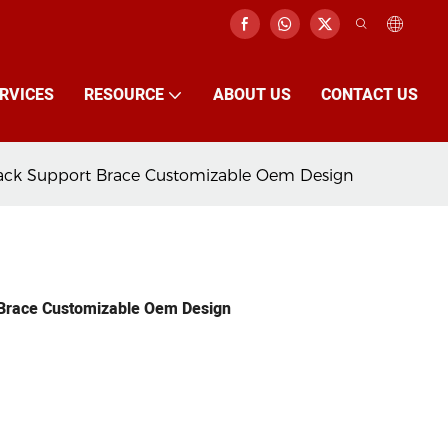
RVICES
RESOURCE
ABOUT US
CONTACT US
Jack Support Brace Customizable Oem Design
 Brace Customizable Oem Design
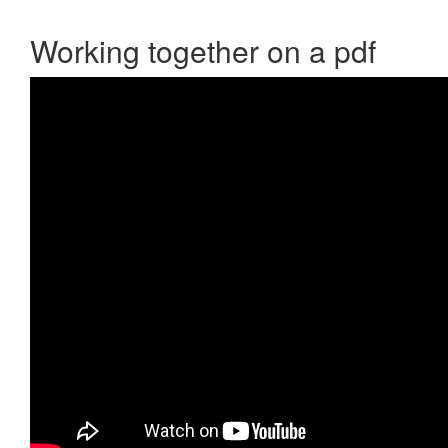
Working together on a pdf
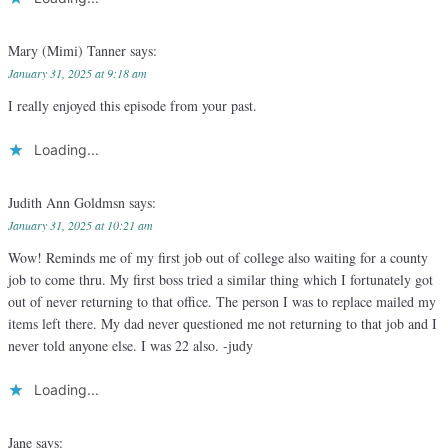
Mary (Mimi) Tanner
says:
January 31, 2025 at 9:18 am
I really enjoyed this episode from your past.
Loading...
Judith Ann Goldmsn
says:
January 31, 2025 at 10:21 am
Wow! Reminds me of my first job out of college also waiting for a county
job to come thru. My first boss tried a similar thing which I fortunately got
out of never returning to that office. The person I was to replace mailed my
items left there. My dad never questioned me not returning to that job and I
never told anyone else. I was 22 also. -judy
Loading...
Jane
says:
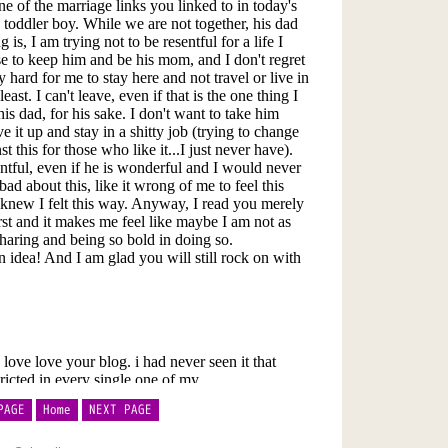
PAGE
Home
NEXT PAGE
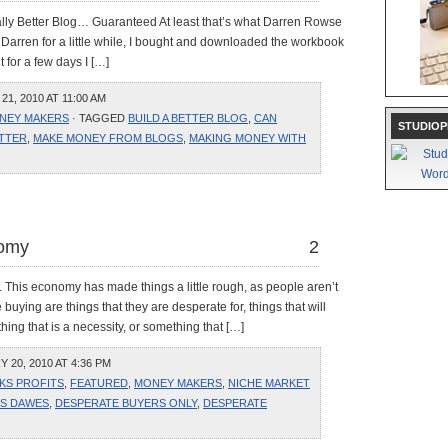
ally Better Blog… Guaranteed At least that’s what Darren Rowse
ng Darren for a little while, I bought and downloaded the workbook
t for a few days I […]
1, 2010 AT 11:00 AM
NEY MAKERS
· TAGGED
BUILD A BETTER BLOG
,
CAN
STUDIOP
TTER
,
MAKE MONEY FROM BLOGS
,
MAKING MONEY WITH
nomy
2
 This economy has made things a little rough, as people aren’t
buying are things that they are desperate for, things that will
ng that is a necessity, or something that […]
20, 2010 AT 4:36 PM
KS PROFITS
,
FEATURED
,
MONEY MAKERS
,
NICHE MARKET
IS DAWES
,
DESPERATE BUYERS ONLY
,
DESPERATE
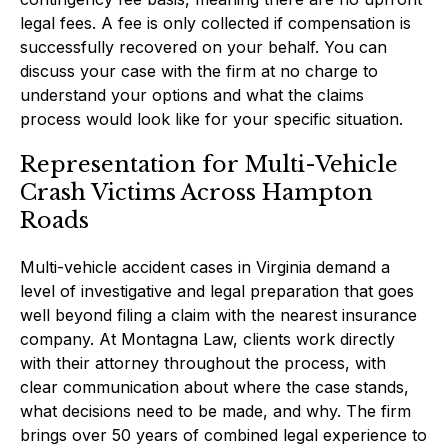
legal fees. A fee is only collected if compensation is
successfully recovered on your behalf. You can
discuss your case with the firm at no charge to
understand your options and what the claims
process would look like for your specific situation.
Representation for Multi-Vehicle
Crash Victims Across Hampton
Roads
Multi-vehicle accident cases in Virginia demand a
level of investigative and legal preparation that goes
well beyond filing a claim with the nearest insurance
company. At Montagna Law, clients work directly
with their attorney throughout the process, with
clear communication about where the case stands,
what decisions need to be made, and why. The firm
brings over 50 years of combined legal experience to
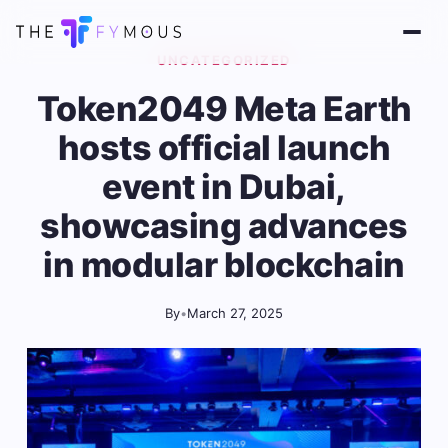
UNCATEGORIZED
Token2049 Meta Earth
hosts official launch
event in Dubai,
showcasing advances
in modular blockchain
By
•
March 27, 2025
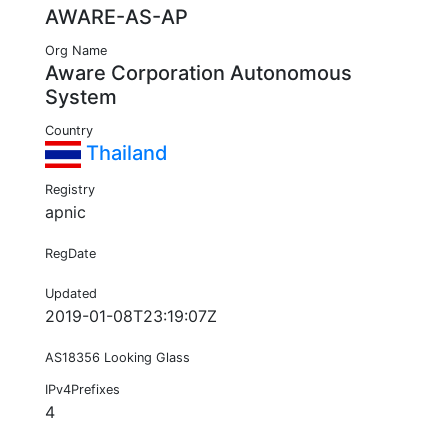
AWARE-AS-AP
Org Name
Aware Corporation Autonomous
System
Country
Thailand
Registry
apnic
RegDate
Updated
2019-01-08T23:19:07Z
AS18356 Looking Glass
IPv4Prefixes
4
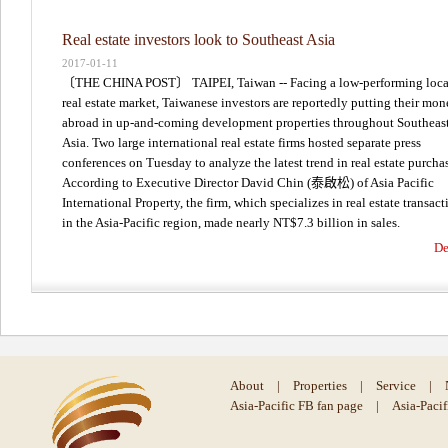
Real estate investors look to Southeast Asia
2017-01-11
〔THE CHINA POST〕 TAIPEI, Taiwan -- Facing a low-performing loca
real estate market, Taiwanese investors are reportedly putting their mo
abroad in up-and-coming development properties throughout Southeas
Asia. Two large international real estate firms hosted separate press
conferences on Tuesday to analyze the latest trend in real estate purcha
According to Executive Director David Chin (泰啟松) of Asia Pacific
International Property, the firm, which specializes in real estate transact
in the Asia-Pacific region, made nearly NT$7.3 billion in sales.
De
About
|
Properties
|
Service
|
Asia-Pacific FB fan page
|
Asia-Paci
=-=-=
WHAT IS BEING ASKED :: Word for word, return the material, omitting the pictures.

SOLVED PROBLEM ::
RVICES
RESOURCE
ABOUT US
CONTACT US
Jack Support Brace Customizable Oem Design
 Brace Customizable Oem Design
Working together on a pdf
Mary (Mimi) Tanner
says:
January 31, 2025 at 9:18 am
I really enjoyed this episode from your past.
Loading...
Judith Ann Goldmsn
says:
January 31, 2025 at 10:21 am
Wow! Reminds me of my first job out of college also waiting for a county
job to come thru. My first boss tried a similar thing which I fortunately got
out of never returning to that office. The person I was to replace mailed my
items left there. My dad never questioned me not returning to that job and I
never told anyone else. I was 22 also. -judy
Loading...
Jane
says:
PAGE
Home
NEXT PAGE
ally Better Blog… Guaranteed At least that’s what Darren Rowse
ng Darren for a little while, I bought and downloaded the workbook
t for a few days I […]
1, 2010 AT 11:00 AM
NEY MAKERS
· TAGGED
BUILD A BETTER BLOG
,
CAN
STUDIOP
TTER
,
MAKE MONEY FROM BLOGS
,
MAKING MONEY WITH
nomy
2
 This economy has made things a little rough, as people aren’t
buying are things that they are desperate for, things that will
ng that is a necessity, or something that […]
20, 2010 AT 4:36 PM
KS PROFITS
,
FEATURED
,
MONEY MAKERS
,
NICHE MARKET
IS DAWES
,
DESPERATE BUYERS ONLY
,
DESPERATE
legal fees. A fee is only collected if compensation is
successfully recovered on your behalf. You can
discuss your case with the firm at no charge to
understand your options and what the claims
process would look like for your specific situation.
Representation for Multi-Vehicle
Crash Victims Across Hampton
Roads
Multi-vehicle accident cases in Virginia demand a
level of investigative and legal preparation that goes
well beyond filing a claim with the nearest insurance
company. At Montagna Law, clients work directly
with their attorney throughout the process, with
clear communication about where the case stands,
what decisions need to be made, and why. The firm
brings over 50 years of combined legal experience to
UNCATEGORIZED
Token2049 Meta Earth
hosts official launch
event in Dubai,
showcasing advances
in modular blockchain
By
•
March 27, 2025
AWARE-AS-AP
Org Name
Aware Corporation Autonomous
System
Country
Thailand
Registry
apnic
RegDate
Updated
2019-01-08T23:19:07Z
AS18356 Looking Glass
IPv4Prefixes
4
Real estate investors look to Southeast Asia
2017-01-11
〔THE CHINA POST〕 TAIPEI, Taiwan -- Facing a low-performing loca
real estate market, Taiwanese investors are reportedly putting their mo
abroad in up-and-coming development properties throughout Southeas
Asia. Two large international real estate firms hosted separate press
conferences on Tuesday to analyze the latest trend in real estate purcha
According to Executive Director David Chin (泰啟松) of Asia Pacific
International Property, the firm, which specializes in real estate transact
in the Asia-Pacific region, made nearly NT$7.3 billion in sales.
De
About
|
Properties
|
Service
|
Asia-Pacific FB fan page
|
Asia-Paci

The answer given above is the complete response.